→ **PROBLEM DESCRIPTION**
Only lines containing the word "women" belong in the answer; copy each one from the records.

======== MATERIAL SHOWN ========

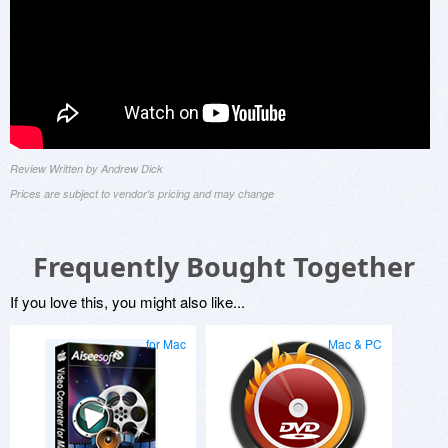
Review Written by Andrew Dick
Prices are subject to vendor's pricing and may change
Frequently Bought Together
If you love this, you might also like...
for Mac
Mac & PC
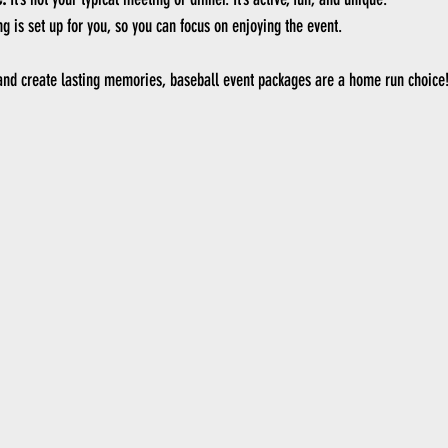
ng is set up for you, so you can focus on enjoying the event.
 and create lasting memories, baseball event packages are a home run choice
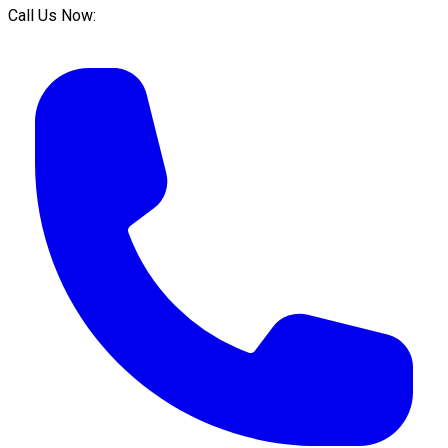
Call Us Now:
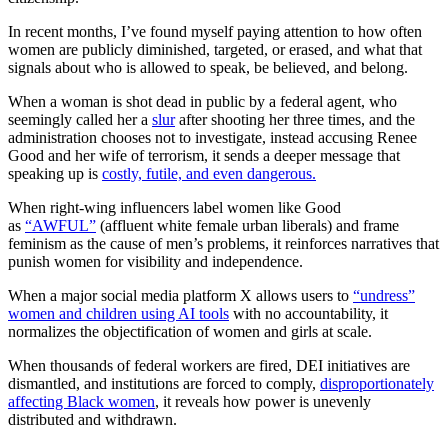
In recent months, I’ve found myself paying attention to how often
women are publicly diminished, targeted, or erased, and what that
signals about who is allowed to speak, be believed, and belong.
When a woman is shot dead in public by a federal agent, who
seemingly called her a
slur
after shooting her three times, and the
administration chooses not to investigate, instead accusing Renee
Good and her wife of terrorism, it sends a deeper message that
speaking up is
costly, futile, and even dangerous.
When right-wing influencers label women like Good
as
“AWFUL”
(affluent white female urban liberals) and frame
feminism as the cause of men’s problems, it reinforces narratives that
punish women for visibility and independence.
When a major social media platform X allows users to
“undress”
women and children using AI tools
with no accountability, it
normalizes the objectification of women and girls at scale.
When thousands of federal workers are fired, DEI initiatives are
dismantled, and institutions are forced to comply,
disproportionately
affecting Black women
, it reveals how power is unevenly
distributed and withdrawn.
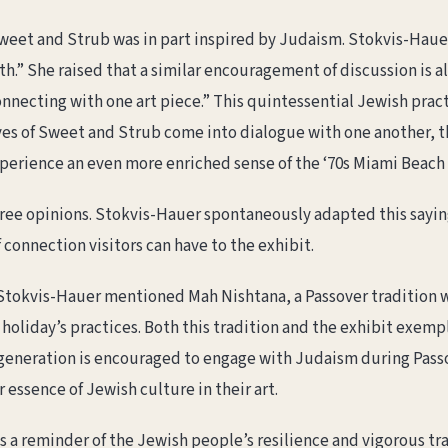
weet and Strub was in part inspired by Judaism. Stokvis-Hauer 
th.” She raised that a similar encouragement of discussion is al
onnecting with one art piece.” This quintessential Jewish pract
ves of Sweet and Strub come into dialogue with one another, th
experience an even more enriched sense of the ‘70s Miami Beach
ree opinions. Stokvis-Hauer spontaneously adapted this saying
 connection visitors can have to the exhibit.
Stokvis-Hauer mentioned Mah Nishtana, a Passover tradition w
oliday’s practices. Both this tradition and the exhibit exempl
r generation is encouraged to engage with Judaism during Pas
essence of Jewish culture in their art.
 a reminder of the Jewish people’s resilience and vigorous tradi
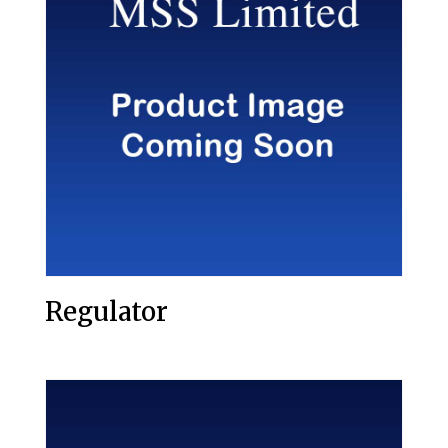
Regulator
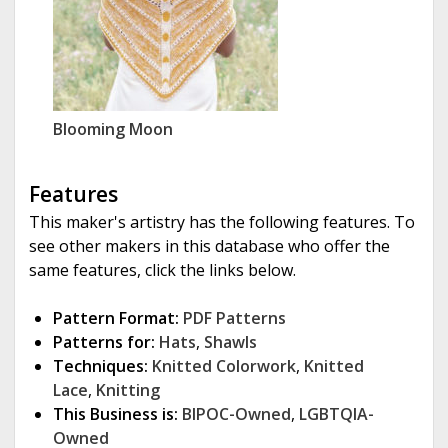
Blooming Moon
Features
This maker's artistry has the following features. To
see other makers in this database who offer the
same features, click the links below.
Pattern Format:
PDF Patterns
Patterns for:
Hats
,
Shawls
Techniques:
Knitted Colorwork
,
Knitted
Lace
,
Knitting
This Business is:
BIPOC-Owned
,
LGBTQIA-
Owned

========
======== MATERIAL SHOWN ========

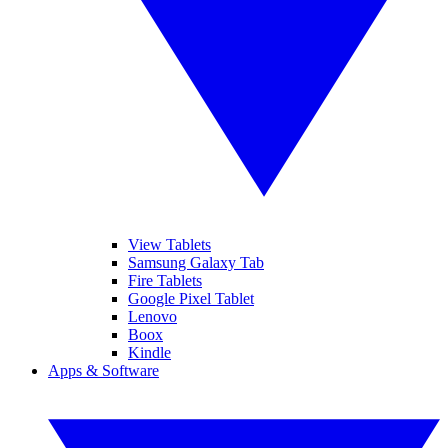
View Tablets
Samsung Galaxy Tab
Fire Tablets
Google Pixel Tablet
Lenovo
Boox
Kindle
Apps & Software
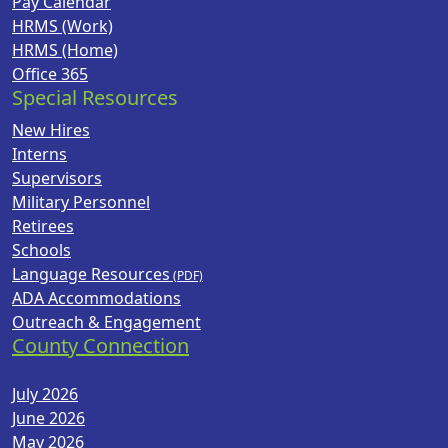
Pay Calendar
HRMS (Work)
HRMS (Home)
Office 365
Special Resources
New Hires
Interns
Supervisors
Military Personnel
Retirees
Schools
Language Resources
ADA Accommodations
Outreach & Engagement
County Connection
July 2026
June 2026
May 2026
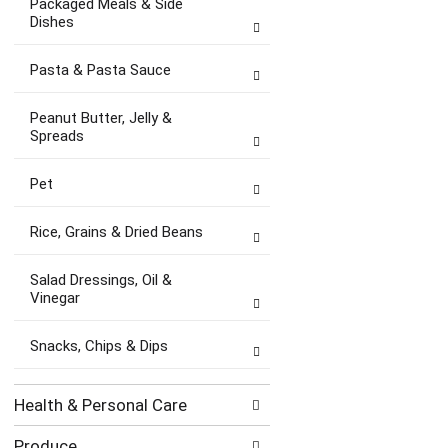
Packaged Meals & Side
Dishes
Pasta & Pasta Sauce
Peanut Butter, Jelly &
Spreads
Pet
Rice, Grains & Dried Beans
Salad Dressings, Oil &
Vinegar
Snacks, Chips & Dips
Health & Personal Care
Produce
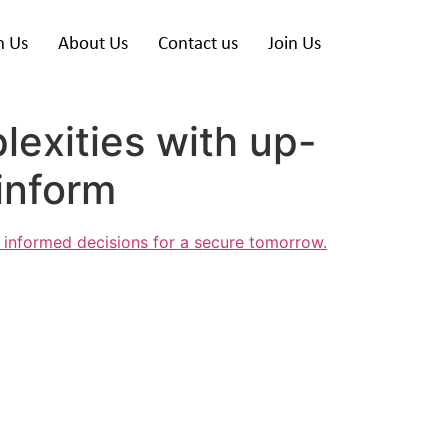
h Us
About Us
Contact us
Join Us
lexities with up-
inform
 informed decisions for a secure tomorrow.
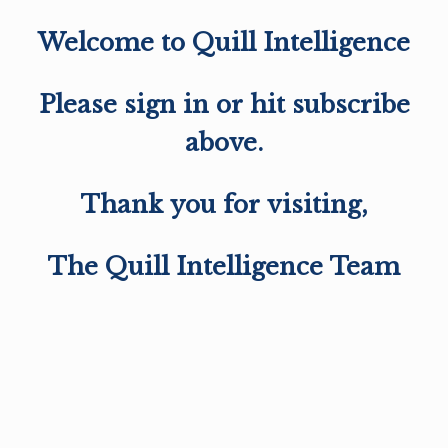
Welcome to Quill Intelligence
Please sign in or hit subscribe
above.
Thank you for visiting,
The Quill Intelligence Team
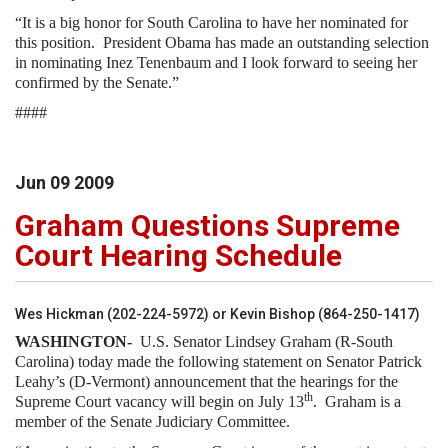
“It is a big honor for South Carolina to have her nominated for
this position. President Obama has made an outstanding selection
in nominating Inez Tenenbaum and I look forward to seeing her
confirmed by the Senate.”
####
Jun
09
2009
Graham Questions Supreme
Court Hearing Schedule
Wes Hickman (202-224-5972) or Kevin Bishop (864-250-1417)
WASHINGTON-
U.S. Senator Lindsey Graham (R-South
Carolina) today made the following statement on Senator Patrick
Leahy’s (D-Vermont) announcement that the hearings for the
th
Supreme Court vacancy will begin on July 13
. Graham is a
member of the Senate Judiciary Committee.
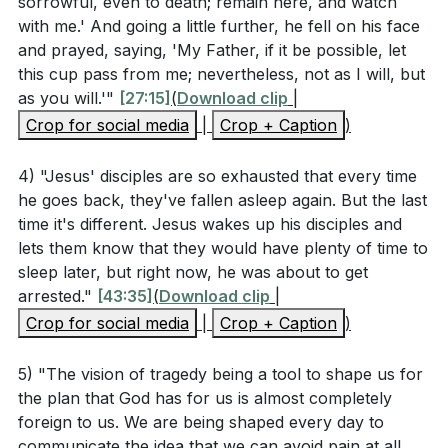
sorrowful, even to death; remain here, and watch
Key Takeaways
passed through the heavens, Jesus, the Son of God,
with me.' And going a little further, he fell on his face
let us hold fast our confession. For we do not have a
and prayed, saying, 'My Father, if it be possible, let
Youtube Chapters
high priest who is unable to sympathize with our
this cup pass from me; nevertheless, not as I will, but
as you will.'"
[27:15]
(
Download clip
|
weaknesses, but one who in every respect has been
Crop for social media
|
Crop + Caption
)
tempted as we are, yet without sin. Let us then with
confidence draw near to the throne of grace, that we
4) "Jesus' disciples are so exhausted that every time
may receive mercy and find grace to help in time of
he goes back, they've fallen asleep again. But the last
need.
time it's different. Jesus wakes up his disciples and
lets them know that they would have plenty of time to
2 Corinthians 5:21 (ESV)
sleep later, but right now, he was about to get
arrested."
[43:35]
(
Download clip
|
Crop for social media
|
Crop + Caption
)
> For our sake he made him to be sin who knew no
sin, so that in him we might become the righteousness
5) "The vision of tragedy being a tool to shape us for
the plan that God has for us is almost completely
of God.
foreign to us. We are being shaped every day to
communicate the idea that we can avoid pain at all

========

→ **RESPONSE TO THE EXERCISE**
women are publicly diminished, targeted, or erased, and what that
When right-wing influencers label women like Good
punish women for visibility and independence.
women and children using AI tools
normalizes the objectification of women and girls at scale.
affecting Black women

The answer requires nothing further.